Abstract:The Forward-Forward (FF) algorithm was recently proposed as a local learning method to address the limitations of backpropagation (BP), offering biological plausibility along with memory-efficient and highly parallelized computational benefits. However, it suffers from suboptimal performance and poor generalization, largely due to inadequate theoretical support and a lack of effective learning strategies. In this work, we reformulate FF using distance metric learning and propose a distance-forward algorithm (DF) to improve FF performance in supervised vision tasks while preserving its local computational properties, making it competitive for efficient on-chip learning. To achieve this, we reinterpret FF through the lens of centroid-based metric learning and develop a goodness-based N-pair margin loss to facilitate the learning of discriminative features. Furthermore, we integrate layer-collaboration local update strategies to reduce information loss caused by greedy local parameter updates.

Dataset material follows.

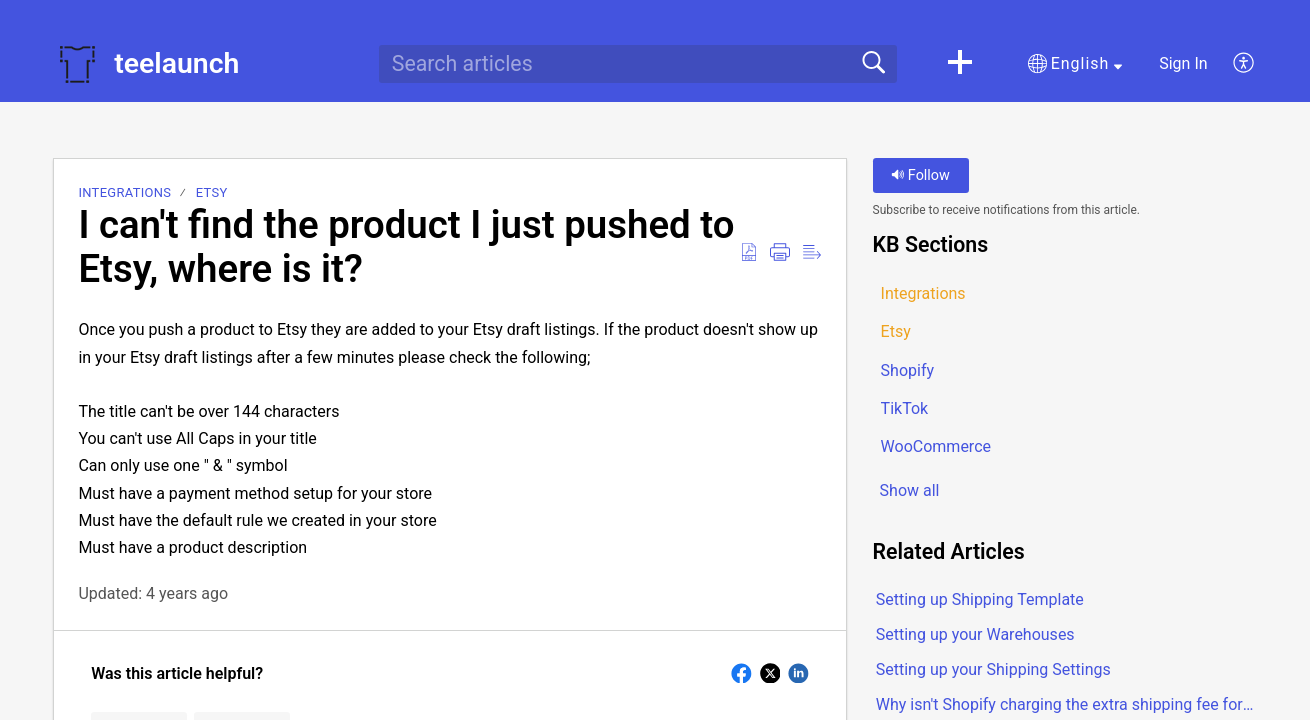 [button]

Our method surpasses existing FF models and other advanced local learning approaches, with accuracies of 99.7\% on MNIST, 88.2\% on CIFAR-10, 59\% on CIFAR-100, 95.9\% on SVHN, and 82.5\% on ImageNette, respectively. Moreover, it achieves comparable performance with less than 40\% memory cost compared to BP training, while exhibiting stronger robustness to multiple types of hardware-related noise, demonstrating its potential for online learning and energy-efficient computation on neuromorphic chips.